Knowing that wood will be useless against the dragon’s fiery breath, Beowulf orders an iron shield made for himself. He also knows he has not many years remaining to his life, since he has already ruled for 50 years and was not a young man when he became king. Yet, he plans to take the dragon’s life as his own ends (presumably in battle with the dragon), and to do so alone. Escorted by a dozen of his men, he follows the slave, who fearfully leads the way to the tower. A weary Beowulf rests on the shore before entering the tower. He explains that he will not fight the dragon barehanded as he had done with the previous monsters because, this time, he is engaging a fire-breathing dragon and will need to protect himself long enough to kill the beast.

He strides to the entrance of the tower and becomes angry, roaring out a battle cry loud enough for the dragon within to hear.
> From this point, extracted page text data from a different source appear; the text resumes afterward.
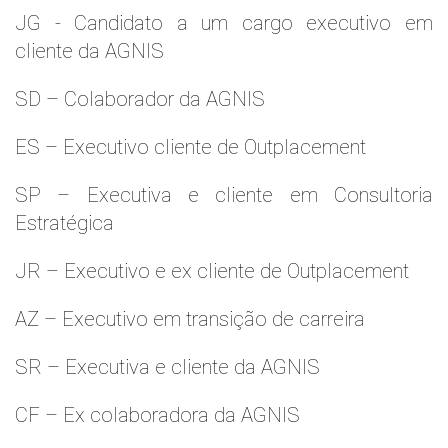
JG - Candidato a um cargo executivo em
cliente da AGNIS
SD – Colaborador da AGNIS
ES – Executivo cliente de Outplacement
SP – Executiva e cliente em Consultoria
Estratégica
JR – Executivo e ex cliente de Outplacement
AZ – Executivo em transição de carreira
SR – Executiva e cliente da AGNIS
CF – Ex colaboradora da AGNIS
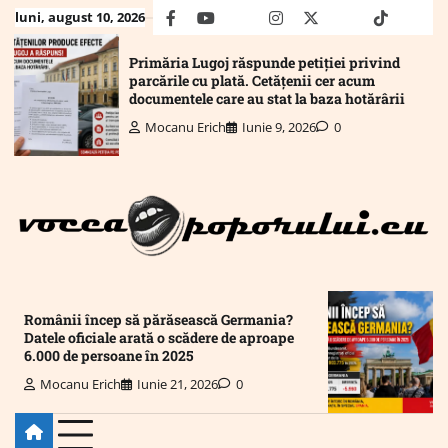
Skip
luni, august 10, 2026
facebook
youtube
Mail
instagram
twitter
truth
tiktok
wha
to
content
Primăria Lugoj răspunde petiției privind
parcările cu plată. Cetățenii cer acum
documentele care au stat la baza hotărârii
Mocanu Erich
Iunie 9, 2026
0
Românii încep să părăsească Germania?
Datele oficiale arată o scădere de aproape
6.000 de persoane în 2025
Mocanu Erich
Iunie 21, 2026
0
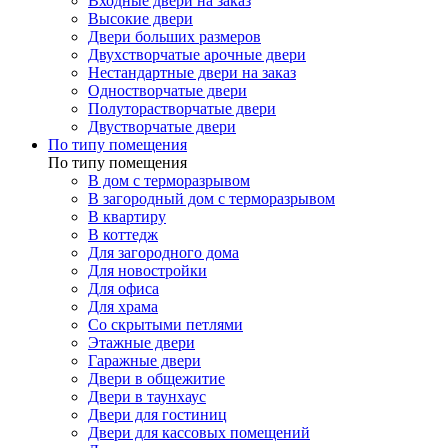
Входные двери на заказ
Высокие двери
Двери больших размеров
Двухстворчатые арочные двери
Нестандартные двери на заказ
Одностворчатые двери
Полуторастворчатые двери
Двустворчатые двери
По типу помещения
По типу помещения
В дом с терморазрывом
В загородный дом с терморазрывом
В квартиру
В коттедж
Для загородного дома
Для новостройки
Для офиса
Для храма
Со скрытыми петлями
Этажные двери
Гаражные двери
Двери в общежитие
Двери в таунхаус
Двери для гостиниц
Двери для кассовых помещений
Beowulf waits at the entrance with his shield in front of him as the dragon spits fire and approaches him. Beowulf’s shield holds for a while, then melts under the dragon’s fire and his sword cracks as he attacks the dragon. Although Beowulf draws blood, the dragon wraps him in fire; and Beowulf knows he is dying as all his men but one run away.

Discussion and Analysis
In this particular section of the poem, Beowulf summarizes his life. It seems he is not doing this so much for his people as he is for himself. He is older, has ruled for 50 years after refusing the throne when it was offered to him the first time, and is weary. Rather than seeking fame and glory, although he pays “lip service” to fame in this battle, Beowulf is being methodical and sensible. He realizes barehanded combat makes no sense against a fire-breathing dragon, and that he will need a shield to protect himself while battling the dragon, in order to stay alive long enough to kill the dragon. He also realizes that flammable wood will not do. While he is careful to have an iron shield fashioned for this confrontation, he does seem to be resigned that this will be his final battle. He is tired and acknowledges this to himself as he rests on the shore before facing the dragon.
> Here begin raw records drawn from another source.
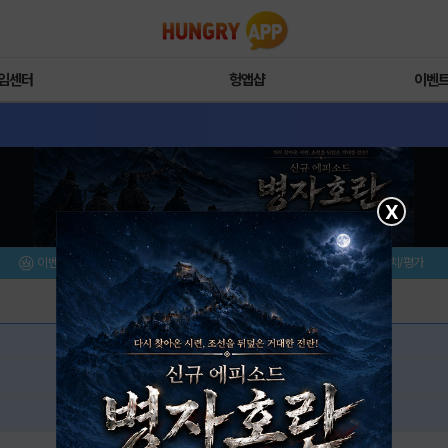
임센터
헝앱샵
이벤
X
이벤트/미션
설치/평가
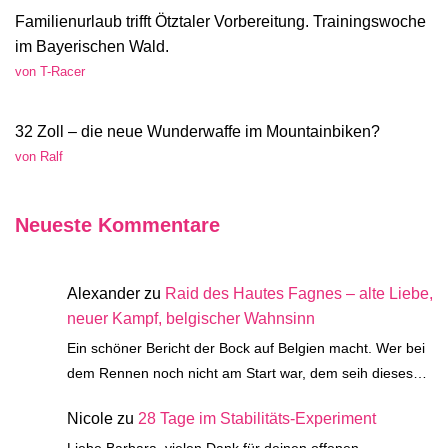
Familienurlaub trifft Ötztaler Vorbereitung. Trainingswoche
im Bayerischen Wald.
von T-Racer
32 Zoll – die neue Wunderwaffe im Mountainbiken?
von Ralf
Neueste Kommentare
Alexander
zu
Raid des Hautes Fagnes – alte Liebe,
neuer Kampf, belgischer Wahnsinn
Ein schöner Bericht der Bock auf Belgien macht. Wer bei
dem Rennen noch nicht am Start war, dem seih dieses…
Nicole
zu
28 Tage im Stabilitäts-Experiment
Liebe Barbara, vielen Dank für deinen offenen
He is angry, as well, as exemplified when he roars at the entrance of the tower. While this can simply be read as anger at the dragon for burning his hall and his people’s homes, if it is kept in mind that Beowulf is resigned to this being the end of his life, it may also be anger at never having had a wife, a family, or an heir.

Beowulf was brought up in Hrethel’s home from the time he was seven; Higlac, Hathcyn, and Herbald lived there, also. He had the opportunity to see Hrethel’s grief when Hathcyn killed Herbald and may be wondering who will grieve for him as he faces his impending death. Hrethel and his sons treated Beowulf as family, but it is mentioned that Beowulf was regarded as lazy and slow at court; was this, perhaps, a young boy’s attempt to prevent any relationships in a strange situation after being taken from his parents without any resistance on their part? At Hrothgar’s court, while the Danish king treated him as a son, Beowulf had the comfort of knowing he would be leaving as soon as the monsters were killed and did not need to worry about any lasting relations with yet another man who wanted to treat him as a son.
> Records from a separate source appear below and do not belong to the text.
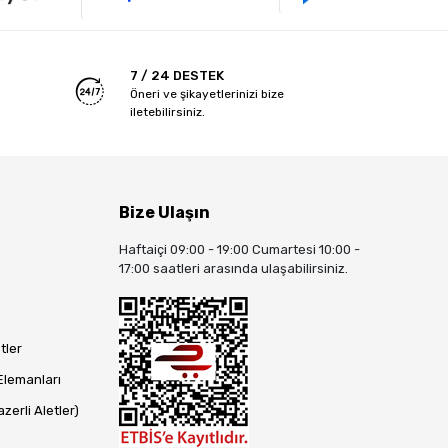
7 / 24 DESTEK
Öneri ve şikayetlerinizi bize
iletebilirsiniz.
Bize Ulaşın
Haftaiçi 09:00 - 19:00 Cumartesi 10:00 -
17:00 saatleri arasında ulaşabilirsiniz.
tler
Elemanları
zerli Aletler)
Returning to his native Geatland, he refused to take the throne when Higlac was killed, insisting Herdred must be the king. Gallant, loyal, and correct as this action was, it also afforded Beowulf the opportunity to avoid having to take a queen, sire princes, and interact closely with his court members for a few more years.

He is a warrior and prefers the company of other soldiers. This fact does not necessarily suggest he is homosexual, but rather that he prefers the false intimacy of an enforced “family”: his band of followers. The quests and wars are the subjects of their time together, and the membership of this family is constantly changing due to death in battle or sons joining their king’s band as their fathers have done. It seems Beowulf was more comfortable avoiding intimacy and keeping people at an emotional distance from him. Yet, while he is ready to meet his death, he appears sorry he must do so without the ties he had previously spurned.